On walls around Afghanistan’s scrappy capital, where million-US dollar mansions line rutted roads, anonymous graffiti artists are daubing their disapproving take on the devastating cost of war.
Styled after the anonymous British vandal-artist Banksy, Kabul’s streetwise stealth stencillers go by the moniker “Talibanksy,” a reference to the Islamist Taliban who have been waging war in Afghanistan for almost nine years.
The street art forms a commentary on the cost in blood and treasure of the war, which has brought 126,000 US and NATO troops to Afghanistan and kills about 2,000 Afghan civilians a year, according to the UN.
Black, spray-painted silhouettes of soldiers and dollar signs, poppies, helicopters and tanks, and children running hand-in-hand began appearing in downtown Kabul a few months ago.
Some silhouettes show the shadow of a helmeted soldier holding an assault rifle, inside a red circle with a line through it. Others have a silhouetted gun-toting trooper and a dollar sign joined by an equals symbol.

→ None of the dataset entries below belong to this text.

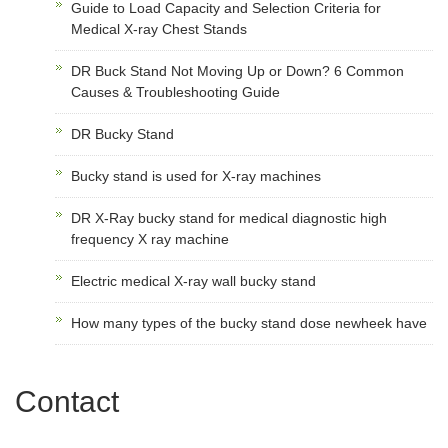
Guide to Load Capacity and Selection Criteria for
Medical X-ray Chest Stands
DR Buck Stand Not Moving Up or Down? 6 Common
Causes & Troubleshooting Guide
DR Bucky Stand
Bucky stand is used for X-ray machines
DR X-Ray bucky stand for medical diagnostic high
frequency X ray machine
Electric medical X-ray wall bucky stand
How many types of the bucky stand dose newheek have
Contact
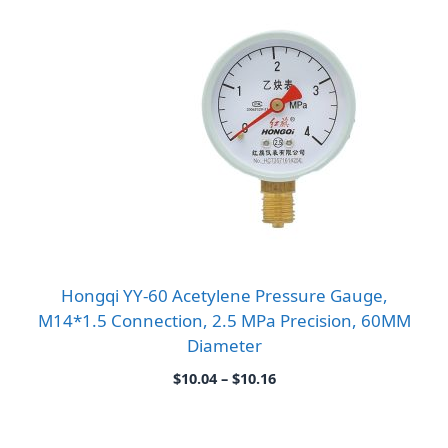
Hongqi YY-60 Acetylene Pressure Gauge,
M14*1.5 Connection, 2.5 MPa Precision, 60MM
Diameter
Price
$
10.04
–
$
10.16
range:
$10.04
through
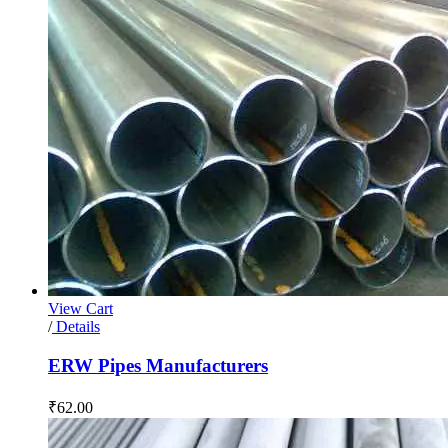
View Cart
/
Details
ERW Pipes Manufacturers
₹
62.00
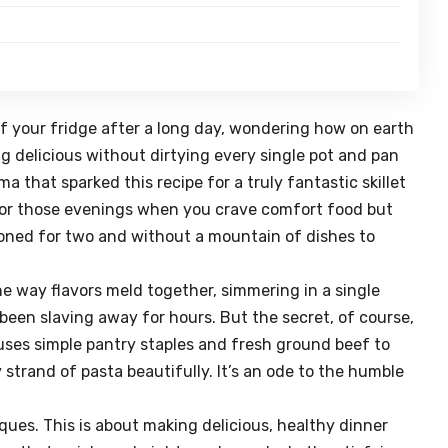
of your fridge after a long day, wondering how on earth
g delicious without dirtying every single pot and pan
a that sparked this recipe for a truly fantastic
skillet
er for those evenings when you crave comfort food but
rtioned for two and without a mountain of dishes to
he way flavors meld together, simmering in a single
 been slaving away for hours. But the secret, of course,
n uses simple pantry staples and fresh ground beef to
 strand of pasta beautifully. It’s an ode to the humble
ques. This is about making delicious, healthy dinner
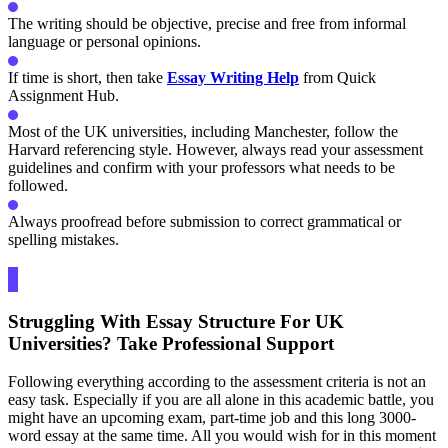
The writing should be objective, precise and free from informal
language or personal opinions.
If time is short, then take
Essay Writing Help
from Quick
Assignment Hub.
Most of the UK universities, including Manchester, follow the
Harvard referencing style. However, always read your assessment
guidelines and confirm with your professors what needs to be
followed.
Always proofread before submission to correct grammatical or
spelling mistakes.
Struggling With Essay Structure For UK
Universities? Take Professional Support
Following everything according to the assessment criteria is not an
easy task. Especially if you are all alone in this academic battle, you
might have an upcoming exam, part-time job and this long 3000-
word essay at the same time. All you would wish for in this moment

Or simply the words “cost of war.”
Financially the war is estimated to cost some US$100 million dollars a day, according to US media reports.
The human cost to foreign forces so far
this year is close to 170, according to the
icasualties.org Web site, which keeps tally and says that of the 1,737 who have died since the war began in 2001, 1,051 were American.
The people behind the anti-war graffiti call themselves Combat Communications, and claim to be “a small anonymous group of international artists founded last year with the sole aim of advocating/promoting free expression.”
According to a statement, they wish to remain anonymous and call their work “social and politically driven graphics.”
“This form of self-expression is open to anyone. The youth of Kabul have no real outlet for artistic expression,” it says, adding: “Do they want it?”
The Westerners behind Combat Communications declined interview requests, saying they wanted to keep a low profile while they developed their strategy.
Their graffiti appears across the central residential and commercial districts of Kabul, alongside spray-painted advertisements for translation services, real estate agents, plumbers, septic tank cleaners and roofers.
Since the fall of the Taliban, Afghanistan has begun moving towards democracy — with the second parliamentary election set for September — and freedom of expression is protected by the constitution.
Yet as the insurgency moves deep into its ninth year and the US-led counter-insurgency revs up with foreign troop numbers set to peak by August at 150,000, Kabul remains a city scarred by war and corruption.
Open drains run alongside the main roads, few side streets are paved, traffic control is derisory and public transport virtually non-existent.
Two-meter-high concrete blast walls surround most public buildings and embassies, and residential neighborhoods feature the “narco-tecture” of garishly-tiled, multi-story mansions, most believe are built with the proceeds of the US$3 billion-a-year illicit drugs trade.
A cloud of filth from diesel-powered vehicles sits atop a city surrounded on three sides by the peaks of the Hindu Kush mountains, and piles of garbage are picked over by beggars and animals alike.
Consumer price inflation is said to be around 20 percent, helicopter gunships provide an almost constant overhead clatter, and Afghans desperate to leave their country for a new life form long queues at visa offices.
Into this harsh landscape, the sudden appearance of modern street art has added a touch of color and controversy — and the blast walls provide the perfect canvas.
Talibanksy’s tags are not yet as ubiquitous as Banksy’s guerilla art became in London and other British cities over the past decade.
Nor is it as sophisticated, so far presenting little more than simple anti-war messages and slogans, in contrast to the infinitely more clever, caustic and creative Banksy murals.
And whereas Banksy branched out to the US, Australia and the Middle East, becoming an international phenomenon and wealthy in the process, Combat Communications appears to be starting out with more modest ambitions.
The statement contains an anti-capitalist message, hitting out at the massive billboards that dominate city intersections, advertising telecommunications firms or warning against involvement in the drugs trade.
“’Selling the peace’ AKA (also known as) winning the war, has also become a big industry. Propaganda is everywhere from counter-narcotic campaigns to counter-terrorism to army recruitment. You can’t move without some form of visual purposeful persuasion burning a hole in your soul,” it says.
“Social and politically driven graphics,
AKA street art, can evoke thought and stimulate discussion.
“Watch your public space,” the statement says.